HalluClear: Diagnosing, Evaluating and Mitigating Hallucinations in GUI Agents

arXiv cs.AI / 4/21/2026

📰 NewsIdeas & Deep AnalysisTools & Practical UsageModels & Research

Key Points

  • The paper introduces HalluClear, a suite aimed at diagnosing, evaluating, and mitigating hallucinations specifically in GUI agents where cascading failures are common in real deployments.
  • HalluClear includes a GUI-focused hallucination taxonomy, a three-stage evaluation workflow to improve the reliability of VLM-as-a-judge using expert-annotated benchmarks and ensemble credibility estimation, and an intervention strategy using closed-loop structured reasoning.
  • The mitigation approach supports lightweight continual post-training with cold-start initialization, targeting both generalist and GUI-specialist agents rather than relying solely on large-scale retraining.
  • Experiments on representative agents and public benchmarks suggest that post-training with only about 9K samples can substantially reduce hallucinations and improve grounding and action fidelity.
  • The work positions hallucination-focused tooling as a compute-efficient complement to industrial-scale scaling for building more robust GUI automation.

Abstract

While progress in GUI agents has been largely driven by industrial-scale training, ungrounded hallucinations often trigger cascading failures in real-world deployments.Unlike general VLM domains, the GUI agent field lacks a hallucination-focused suite for fine-grained diagnosis, reliable evaluation, and targeted mitigation.To bridge this gap, we introduce HalluClear, a comprehensive suite for hallucination mitigation in GUI agents as a complement to computation-intensive scaling.
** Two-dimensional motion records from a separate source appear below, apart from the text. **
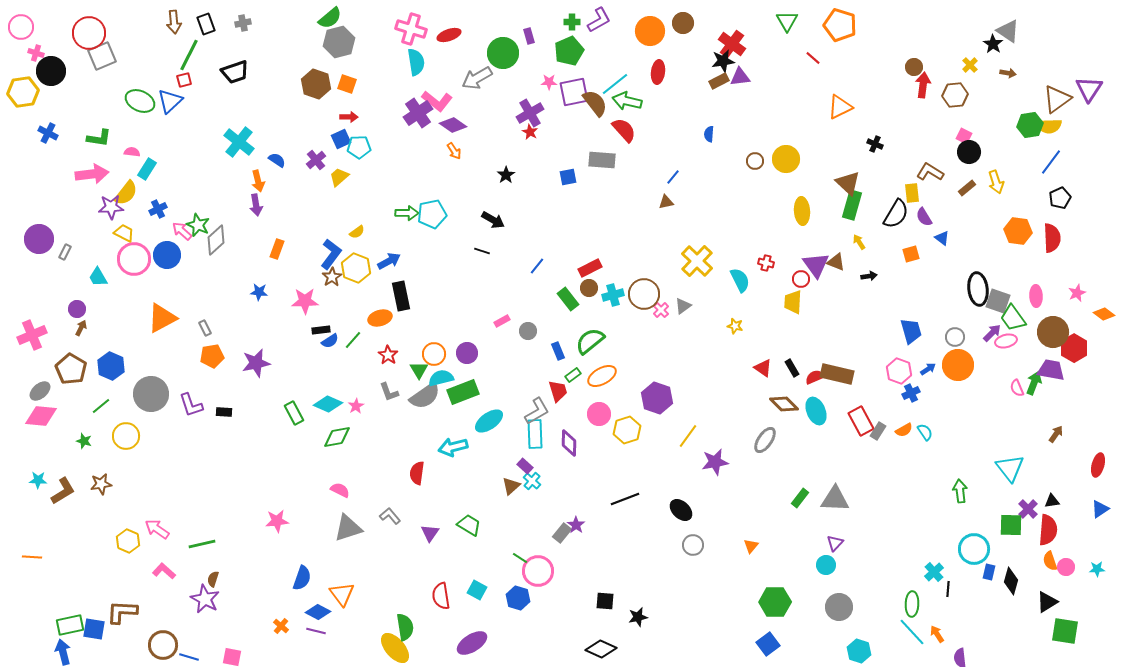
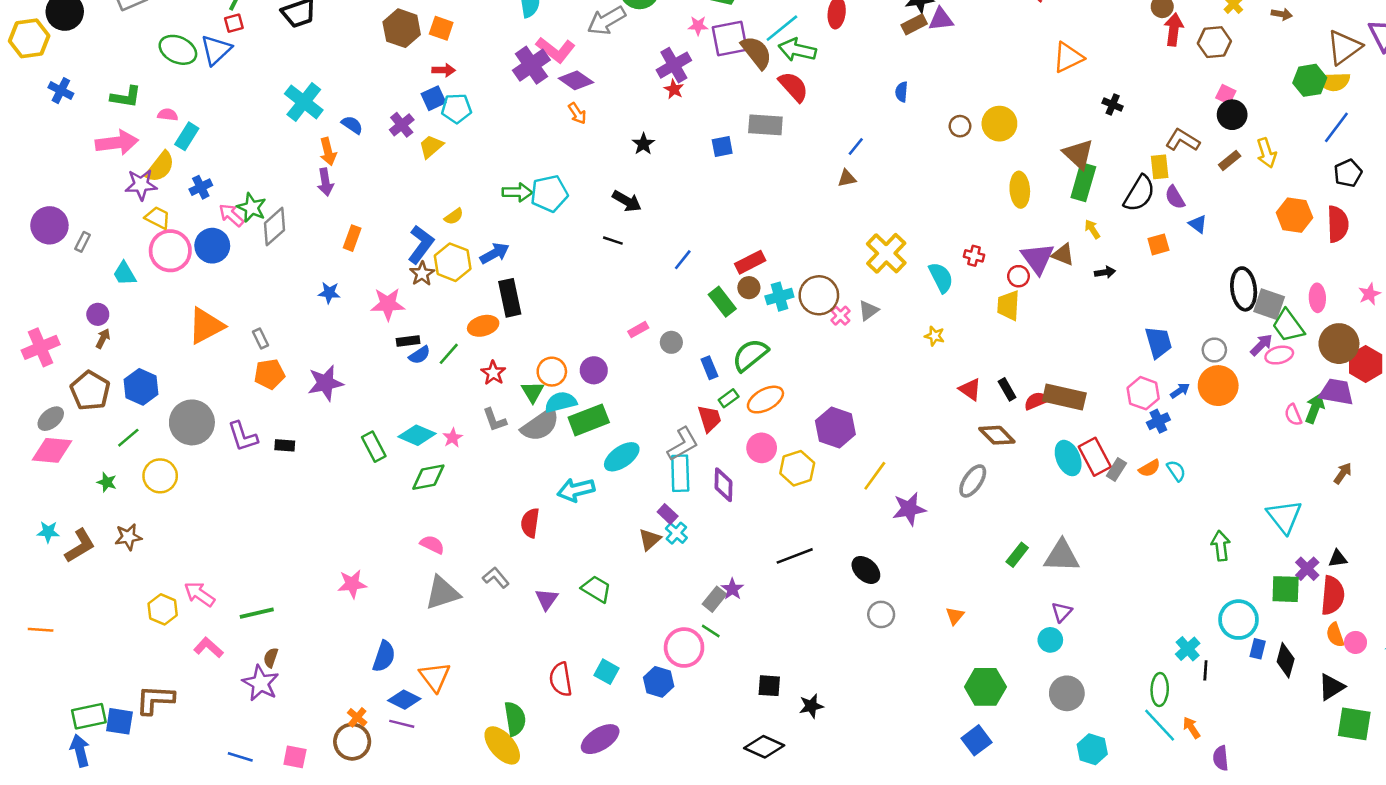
cyan ellipse: (816, 411) -> (1068, 458), moved
green line: (520, 558) -> (711, 631), moved
brown circle: (163, 645) -> (352, 742), moved

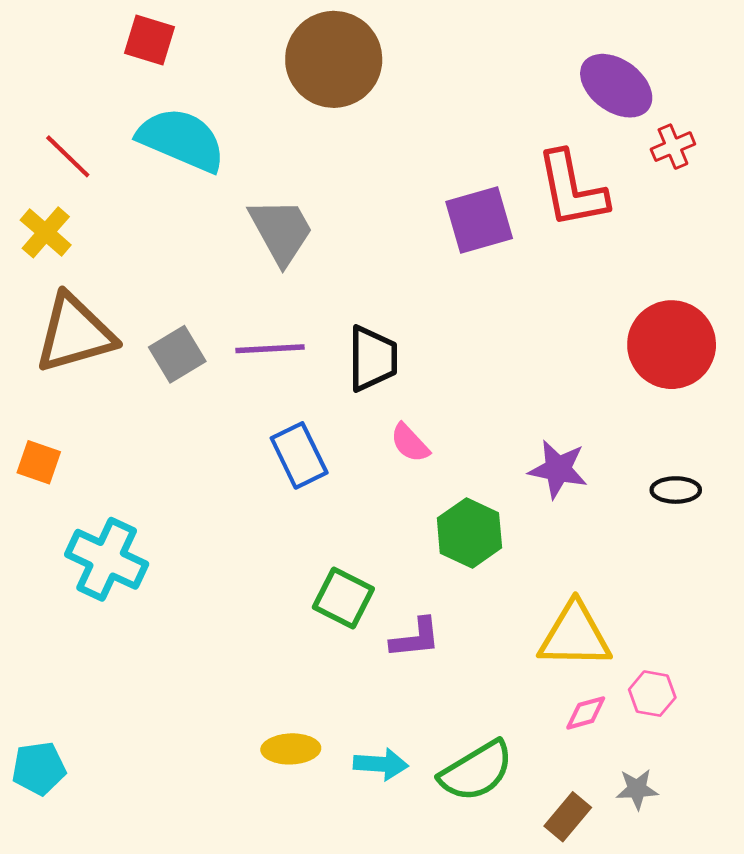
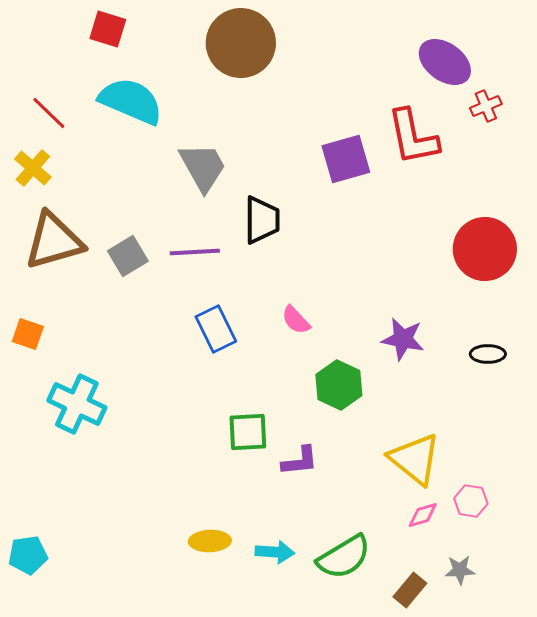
black trapezoid: (372, 358) -> (262, 220), moved
green square: (343, 598) -> (248, 432), turned -30
yellow triangle: (575, 635) -> (415, 459), turned 38

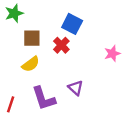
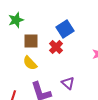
blue square: (72, 24) -> (65, 29), turned 30
yellow semicircle: (31, 64) -> (30, 63), turned 84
HalluClear comprises: (1) a GUI-specific hallucination taxonomy derived from empirical failure analysis; (2) a calibrated three-stage evaluation workflow which enhances VLM-as-a-judge reliability via expert-annotated benchmarking and ensemble credibility estimation; and (3) a mitigation scheme based on closed-loop structured reasoning, enabling lightweight continual post-training with cold-start initialization for both generalist and GUI-specialist agents. Experiments across representative agents and public benchmarks demonstrate that post-training on only 9K samples within our suite can significantly reduce hallucinations, thereby improving grounding and action fidelity, offering a compute-efficient pathway to robust GUI automation.